Would you please copy each line of the data in which the string "Explore" occurs?

- - -

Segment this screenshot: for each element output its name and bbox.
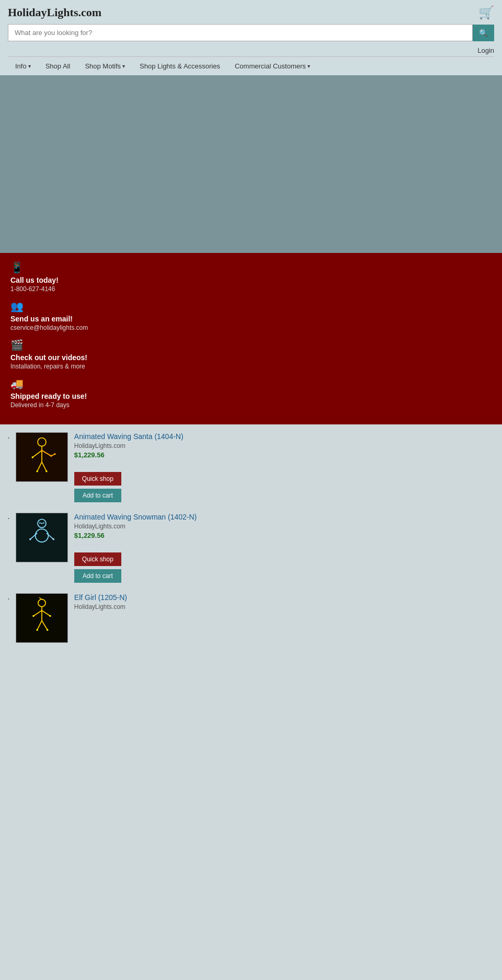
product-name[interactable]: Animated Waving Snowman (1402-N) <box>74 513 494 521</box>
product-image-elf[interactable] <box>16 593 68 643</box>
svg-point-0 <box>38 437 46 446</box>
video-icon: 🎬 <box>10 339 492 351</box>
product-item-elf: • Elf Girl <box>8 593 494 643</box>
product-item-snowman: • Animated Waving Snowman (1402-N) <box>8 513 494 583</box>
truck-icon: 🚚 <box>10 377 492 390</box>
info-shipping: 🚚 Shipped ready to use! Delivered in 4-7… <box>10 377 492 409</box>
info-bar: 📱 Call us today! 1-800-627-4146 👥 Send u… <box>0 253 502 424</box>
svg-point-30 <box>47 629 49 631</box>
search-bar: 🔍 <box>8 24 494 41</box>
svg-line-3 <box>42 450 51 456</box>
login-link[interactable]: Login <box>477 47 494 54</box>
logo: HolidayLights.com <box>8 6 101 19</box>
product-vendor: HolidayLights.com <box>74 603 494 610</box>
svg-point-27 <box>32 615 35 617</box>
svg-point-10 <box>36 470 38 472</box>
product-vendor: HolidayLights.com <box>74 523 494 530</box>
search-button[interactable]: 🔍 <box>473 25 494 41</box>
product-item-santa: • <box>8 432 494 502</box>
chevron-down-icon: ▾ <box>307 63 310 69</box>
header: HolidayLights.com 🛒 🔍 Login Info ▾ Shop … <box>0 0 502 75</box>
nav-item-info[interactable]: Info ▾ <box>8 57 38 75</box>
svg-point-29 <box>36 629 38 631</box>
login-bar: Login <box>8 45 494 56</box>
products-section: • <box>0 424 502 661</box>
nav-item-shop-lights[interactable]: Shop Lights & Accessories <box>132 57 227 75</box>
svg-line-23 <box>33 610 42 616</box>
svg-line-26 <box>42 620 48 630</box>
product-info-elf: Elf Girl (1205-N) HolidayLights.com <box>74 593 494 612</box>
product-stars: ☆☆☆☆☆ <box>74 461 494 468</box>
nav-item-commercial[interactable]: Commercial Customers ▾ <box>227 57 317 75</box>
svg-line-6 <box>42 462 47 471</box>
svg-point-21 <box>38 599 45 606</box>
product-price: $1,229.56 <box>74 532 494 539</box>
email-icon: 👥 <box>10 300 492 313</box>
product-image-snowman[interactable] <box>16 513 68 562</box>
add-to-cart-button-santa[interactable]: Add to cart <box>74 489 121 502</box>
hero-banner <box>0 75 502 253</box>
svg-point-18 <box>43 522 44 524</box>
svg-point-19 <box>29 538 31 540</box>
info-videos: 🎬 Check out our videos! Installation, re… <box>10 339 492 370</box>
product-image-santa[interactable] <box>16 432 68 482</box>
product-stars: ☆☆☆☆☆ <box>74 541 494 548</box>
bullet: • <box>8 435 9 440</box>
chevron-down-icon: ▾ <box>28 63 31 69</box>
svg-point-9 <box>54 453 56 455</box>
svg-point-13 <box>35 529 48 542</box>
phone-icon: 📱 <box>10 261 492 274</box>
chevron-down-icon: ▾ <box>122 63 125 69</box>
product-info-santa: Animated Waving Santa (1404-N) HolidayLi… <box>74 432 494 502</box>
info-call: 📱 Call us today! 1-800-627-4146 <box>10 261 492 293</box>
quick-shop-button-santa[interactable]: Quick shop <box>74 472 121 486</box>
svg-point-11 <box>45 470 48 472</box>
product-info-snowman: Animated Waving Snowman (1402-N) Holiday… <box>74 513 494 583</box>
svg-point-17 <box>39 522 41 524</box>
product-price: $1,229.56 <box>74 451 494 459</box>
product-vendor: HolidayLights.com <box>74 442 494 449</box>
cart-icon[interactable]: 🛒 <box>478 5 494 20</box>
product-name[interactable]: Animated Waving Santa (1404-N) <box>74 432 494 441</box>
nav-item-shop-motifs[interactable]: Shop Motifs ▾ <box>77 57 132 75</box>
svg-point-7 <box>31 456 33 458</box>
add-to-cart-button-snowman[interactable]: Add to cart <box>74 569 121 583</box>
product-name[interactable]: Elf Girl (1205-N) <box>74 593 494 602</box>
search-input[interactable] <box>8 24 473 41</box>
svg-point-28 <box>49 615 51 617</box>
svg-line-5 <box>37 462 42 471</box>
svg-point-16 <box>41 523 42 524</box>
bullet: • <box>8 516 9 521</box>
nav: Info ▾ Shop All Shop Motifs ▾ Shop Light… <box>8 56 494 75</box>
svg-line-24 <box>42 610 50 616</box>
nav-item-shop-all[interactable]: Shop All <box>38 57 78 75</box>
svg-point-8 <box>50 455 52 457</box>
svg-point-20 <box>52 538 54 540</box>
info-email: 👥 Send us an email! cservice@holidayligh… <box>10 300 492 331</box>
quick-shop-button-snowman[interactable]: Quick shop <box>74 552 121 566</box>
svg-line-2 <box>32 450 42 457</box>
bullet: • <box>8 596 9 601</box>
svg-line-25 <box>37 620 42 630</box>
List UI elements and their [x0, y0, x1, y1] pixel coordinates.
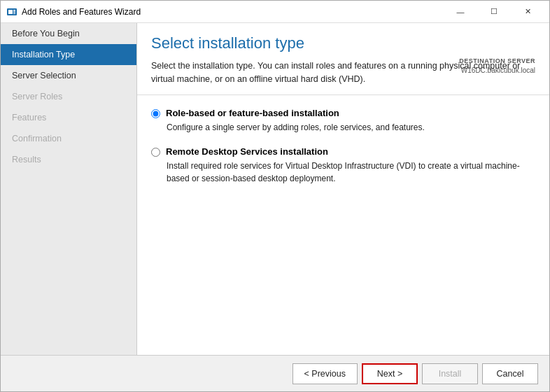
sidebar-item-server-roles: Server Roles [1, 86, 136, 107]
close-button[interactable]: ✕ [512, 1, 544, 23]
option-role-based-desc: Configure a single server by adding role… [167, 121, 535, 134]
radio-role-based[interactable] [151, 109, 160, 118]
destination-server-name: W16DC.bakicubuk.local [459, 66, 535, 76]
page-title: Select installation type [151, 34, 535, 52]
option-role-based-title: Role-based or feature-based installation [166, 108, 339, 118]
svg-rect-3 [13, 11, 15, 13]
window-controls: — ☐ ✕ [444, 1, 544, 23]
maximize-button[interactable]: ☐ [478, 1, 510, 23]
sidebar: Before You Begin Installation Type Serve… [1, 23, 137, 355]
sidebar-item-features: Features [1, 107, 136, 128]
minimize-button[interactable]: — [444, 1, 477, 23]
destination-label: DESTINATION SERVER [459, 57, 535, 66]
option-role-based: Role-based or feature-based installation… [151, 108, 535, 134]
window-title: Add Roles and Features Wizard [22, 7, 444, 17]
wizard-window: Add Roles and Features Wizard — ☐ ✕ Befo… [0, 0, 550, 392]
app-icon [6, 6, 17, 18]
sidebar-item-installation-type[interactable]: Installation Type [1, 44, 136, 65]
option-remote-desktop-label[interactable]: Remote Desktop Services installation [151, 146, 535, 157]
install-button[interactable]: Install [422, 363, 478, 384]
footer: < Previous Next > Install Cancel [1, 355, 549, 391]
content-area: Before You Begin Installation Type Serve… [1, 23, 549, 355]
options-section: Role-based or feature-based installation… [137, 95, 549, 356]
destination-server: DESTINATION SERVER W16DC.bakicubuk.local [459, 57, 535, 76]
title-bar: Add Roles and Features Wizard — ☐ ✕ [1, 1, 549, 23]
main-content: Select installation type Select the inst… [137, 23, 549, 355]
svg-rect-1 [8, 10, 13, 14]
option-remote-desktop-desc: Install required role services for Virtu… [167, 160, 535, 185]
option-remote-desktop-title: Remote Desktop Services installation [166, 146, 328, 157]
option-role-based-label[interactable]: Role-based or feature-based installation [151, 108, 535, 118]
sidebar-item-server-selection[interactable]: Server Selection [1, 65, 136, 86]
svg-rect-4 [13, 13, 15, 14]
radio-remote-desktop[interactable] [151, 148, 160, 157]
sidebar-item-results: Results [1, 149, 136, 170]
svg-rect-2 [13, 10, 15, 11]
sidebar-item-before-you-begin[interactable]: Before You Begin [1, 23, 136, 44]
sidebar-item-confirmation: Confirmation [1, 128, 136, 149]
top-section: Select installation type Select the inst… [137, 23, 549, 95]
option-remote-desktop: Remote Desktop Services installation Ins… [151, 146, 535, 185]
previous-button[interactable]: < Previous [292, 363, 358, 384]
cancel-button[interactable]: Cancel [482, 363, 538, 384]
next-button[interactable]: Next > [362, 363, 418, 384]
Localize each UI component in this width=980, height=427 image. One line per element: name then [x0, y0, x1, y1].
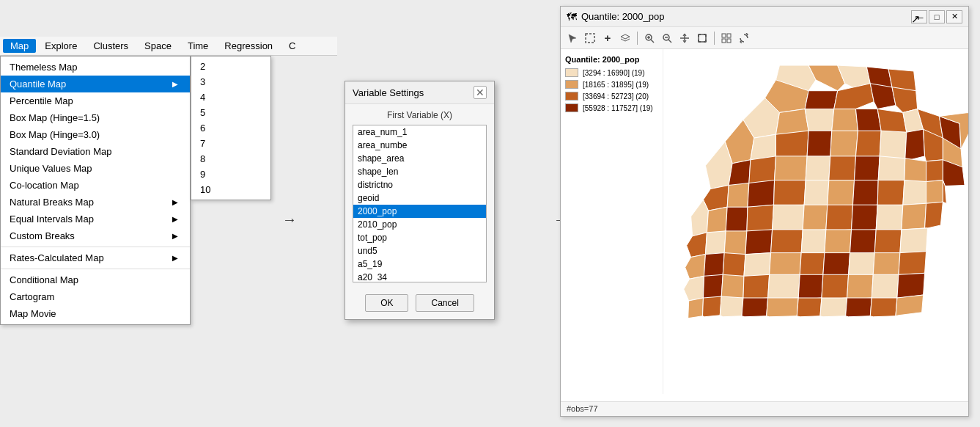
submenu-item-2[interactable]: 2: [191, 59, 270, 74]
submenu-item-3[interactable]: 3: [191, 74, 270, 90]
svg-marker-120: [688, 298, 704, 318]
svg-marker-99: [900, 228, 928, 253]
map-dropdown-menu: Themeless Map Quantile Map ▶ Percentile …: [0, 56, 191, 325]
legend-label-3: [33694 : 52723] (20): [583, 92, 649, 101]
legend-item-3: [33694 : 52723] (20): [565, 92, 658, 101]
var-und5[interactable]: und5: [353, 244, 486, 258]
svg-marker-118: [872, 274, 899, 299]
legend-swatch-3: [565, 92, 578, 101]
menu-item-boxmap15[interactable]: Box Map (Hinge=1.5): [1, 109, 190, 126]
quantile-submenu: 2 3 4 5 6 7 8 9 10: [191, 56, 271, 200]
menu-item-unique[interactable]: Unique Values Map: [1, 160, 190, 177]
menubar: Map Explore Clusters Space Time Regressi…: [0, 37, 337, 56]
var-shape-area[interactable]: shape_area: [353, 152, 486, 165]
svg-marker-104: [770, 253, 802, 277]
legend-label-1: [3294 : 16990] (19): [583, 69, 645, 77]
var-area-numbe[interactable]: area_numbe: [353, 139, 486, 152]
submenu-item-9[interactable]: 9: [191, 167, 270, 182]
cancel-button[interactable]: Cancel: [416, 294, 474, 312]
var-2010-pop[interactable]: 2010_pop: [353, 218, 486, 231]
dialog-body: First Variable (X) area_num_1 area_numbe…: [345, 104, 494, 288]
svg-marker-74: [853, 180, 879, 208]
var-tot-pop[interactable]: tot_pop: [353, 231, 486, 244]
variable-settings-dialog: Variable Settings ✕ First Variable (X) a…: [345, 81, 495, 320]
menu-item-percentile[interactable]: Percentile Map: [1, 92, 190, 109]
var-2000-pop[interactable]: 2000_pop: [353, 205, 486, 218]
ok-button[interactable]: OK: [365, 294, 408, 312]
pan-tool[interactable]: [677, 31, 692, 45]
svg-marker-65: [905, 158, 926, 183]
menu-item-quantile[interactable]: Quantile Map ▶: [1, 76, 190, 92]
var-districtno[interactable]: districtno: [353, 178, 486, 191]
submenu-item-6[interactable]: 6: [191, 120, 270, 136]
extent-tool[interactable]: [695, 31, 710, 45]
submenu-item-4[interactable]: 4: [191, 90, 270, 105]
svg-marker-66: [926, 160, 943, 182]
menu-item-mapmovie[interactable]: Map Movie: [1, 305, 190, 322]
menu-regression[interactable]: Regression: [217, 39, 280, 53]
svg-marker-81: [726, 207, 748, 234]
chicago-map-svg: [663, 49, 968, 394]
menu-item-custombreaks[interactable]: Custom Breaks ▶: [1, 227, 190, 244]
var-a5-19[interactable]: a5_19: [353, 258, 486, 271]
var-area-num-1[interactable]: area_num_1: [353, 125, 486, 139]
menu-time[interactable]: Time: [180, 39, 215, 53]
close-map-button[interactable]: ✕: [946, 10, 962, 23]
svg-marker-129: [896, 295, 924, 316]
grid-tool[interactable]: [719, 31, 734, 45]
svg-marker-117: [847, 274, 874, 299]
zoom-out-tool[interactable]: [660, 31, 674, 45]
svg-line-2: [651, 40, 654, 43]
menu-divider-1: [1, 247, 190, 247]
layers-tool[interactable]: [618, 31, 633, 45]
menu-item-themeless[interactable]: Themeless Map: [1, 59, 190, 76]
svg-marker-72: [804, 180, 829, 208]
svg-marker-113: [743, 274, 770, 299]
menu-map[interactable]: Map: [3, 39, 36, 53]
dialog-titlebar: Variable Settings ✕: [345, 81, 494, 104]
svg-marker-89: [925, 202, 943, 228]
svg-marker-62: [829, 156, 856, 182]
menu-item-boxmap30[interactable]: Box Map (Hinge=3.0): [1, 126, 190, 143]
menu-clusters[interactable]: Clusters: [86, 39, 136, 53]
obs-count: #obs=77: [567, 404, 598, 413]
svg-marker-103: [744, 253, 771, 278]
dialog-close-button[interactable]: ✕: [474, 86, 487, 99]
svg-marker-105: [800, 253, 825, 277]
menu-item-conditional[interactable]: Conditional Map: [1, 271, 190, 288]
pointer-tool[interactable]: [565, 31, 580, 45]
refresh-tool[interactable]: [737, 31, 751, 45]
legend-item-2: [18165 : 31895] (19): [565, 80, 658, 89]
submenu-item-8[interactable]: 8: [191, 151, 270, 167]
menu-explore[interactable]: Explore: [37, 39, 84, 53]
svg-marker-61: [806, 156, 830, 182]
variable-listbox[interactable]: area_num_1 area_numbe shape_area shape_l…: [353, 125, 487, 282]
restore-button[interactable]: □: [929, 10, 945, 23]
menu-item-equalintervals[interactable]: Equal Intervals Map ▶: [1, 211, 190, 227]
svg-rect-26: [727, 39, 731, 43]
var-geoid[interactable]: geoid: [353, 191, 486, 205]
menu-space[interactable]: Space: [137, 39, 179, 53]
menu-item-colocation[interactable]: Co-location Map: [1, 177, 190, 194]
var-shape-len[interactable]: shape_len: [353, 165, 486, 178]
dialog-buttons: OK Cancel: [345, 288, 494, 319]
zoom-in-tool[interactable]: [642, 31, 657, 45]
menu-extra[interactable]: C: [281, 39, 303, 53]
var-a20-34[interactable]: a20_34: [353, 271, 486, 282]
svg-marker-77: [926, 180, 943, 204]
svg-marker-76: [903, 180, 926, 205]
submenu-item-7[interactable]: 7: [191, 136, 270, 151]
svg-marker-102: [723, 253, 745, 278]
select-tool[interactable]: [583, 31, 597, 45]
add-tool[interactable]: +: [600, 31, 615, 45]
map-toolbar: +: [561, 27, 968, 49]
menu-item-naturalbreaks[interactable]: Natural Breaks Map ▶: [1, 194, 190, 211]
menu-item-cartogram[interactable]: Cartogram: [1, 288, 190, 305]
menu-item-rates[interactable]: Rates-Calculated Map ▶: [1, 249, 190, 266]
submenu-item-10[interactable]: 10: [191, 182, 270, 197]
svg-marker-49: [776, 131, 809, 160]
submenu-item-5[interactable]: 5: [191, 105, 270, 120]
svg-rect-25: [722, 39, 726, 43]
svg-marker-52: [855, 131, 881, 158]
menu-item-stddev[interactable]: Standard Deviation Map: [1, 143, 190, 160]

- - -

**ANSWER TO THIS EXERCISE**
menubar: Map Explore Clusters Space Time Regressi…: [0, 37, 337, 56]
menu-explore[interactable]: Explore: [37, 39, 84, 53]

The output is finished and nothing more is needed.